Algunas fórmulas del amor son expresas en las parejas silvinas:

“No aspiré a tu amistad sino para alejarte de otras. En el fondo de mi corazón se retorcía una serpiente semejante a la que hizo que Adán y Eva fueran expulsados del Paraíso.” (“Carta perdida en un cajón”)

“Quieres que sea tuya definitivamente, como un objeto inanimado. Si te hiciera el gusto terminaría por volver al punto inicial de mi vida o por morir, o tal vez por volverme loca…” (“El castigo”)

“Me dominaba, me devoró como un tigre devora a un cordero. Me quería como si me tuviese en sus entrañas, y yo lo quería como si hubiese salido de ellas.” (“El castigo”)

En “El asco” una mujer ama o cree amar a su marido, hasta que advierte el engaño amoroso y concluye que “le había repugnado en él aquello que más la seducía.”
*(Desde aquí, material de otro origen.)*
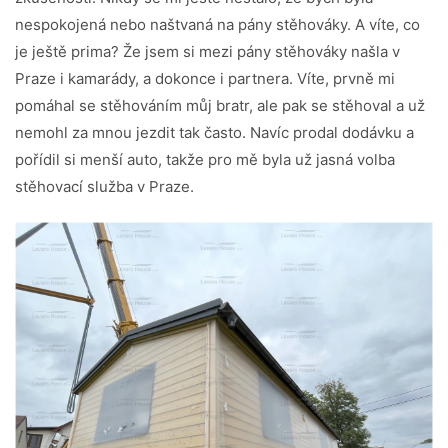
nespokojená nebo naštvaná na pány stěhováky. A víte, co
je ještě prima? Že jsem si mezi pány stěhováky našla v
Praze i kamarády, a dokonce i partnera. Víte, prvně mi
pomáhal se stěhováním můj bratr, ale pak se stěhoval a už
nemohl za mnou jezdit tak často. Navíc prodal dodávku a
pořídil si menší auto, takže pro mě byla už jasná volba
stěhovací služba v Praze.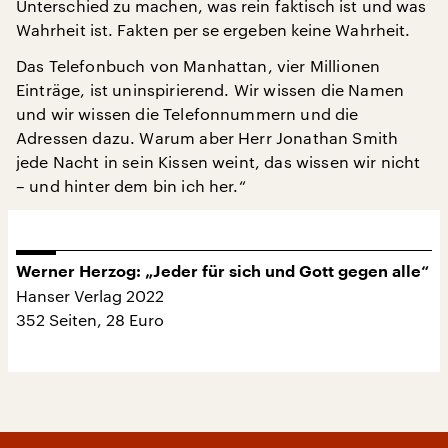
Unterschied zu machen, was rein faktisch ist und was
Wahrheit ist. Fakten per se ergeben keine Wahrheit.
Das Telefonbuch von Manhattan, vier Millionen
Einträge, ist uninspirierend. Wir wissen die Namen
und wir wissen die Telefonnummern und die
Adressen dazu. Warum aber Herr Jonathan Smith
jede Nacht in sein Kissen weint, das wissen wir nicht
– und hinter dem bin ich her.“
Werner Herzog: „Jeder für sich und Gott gegen alle“
Hanser Verlag 2022
352 Seiten, 28 Euro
La dudosa identidad del amante convierte las parejas silvinas, a menudo, en triángulos. En “La casa de azúcar” el marido de Cristina averigua que Violeta, una muerta, quiere ser como Cristina. Acaba aceptando que ésta es como aquélla, una mujer cuyos amantes le despiertan un delirio de persecución celotípica. En “Nosotros” Eduardo entrega su mujer a su hermano mellizo, el narrador, quien termina admitiendo que es el otro. Cuando la mujer comprueba el engaño, el triángulo se deshace y, con él, la pareja inicial. Una historia similar puede leerse en “La última tarde”: un hermano vive la vida de otro, le roba su dinero y sueña lo que supone que el otro sueña: que se casa con la mujer que el otro desea.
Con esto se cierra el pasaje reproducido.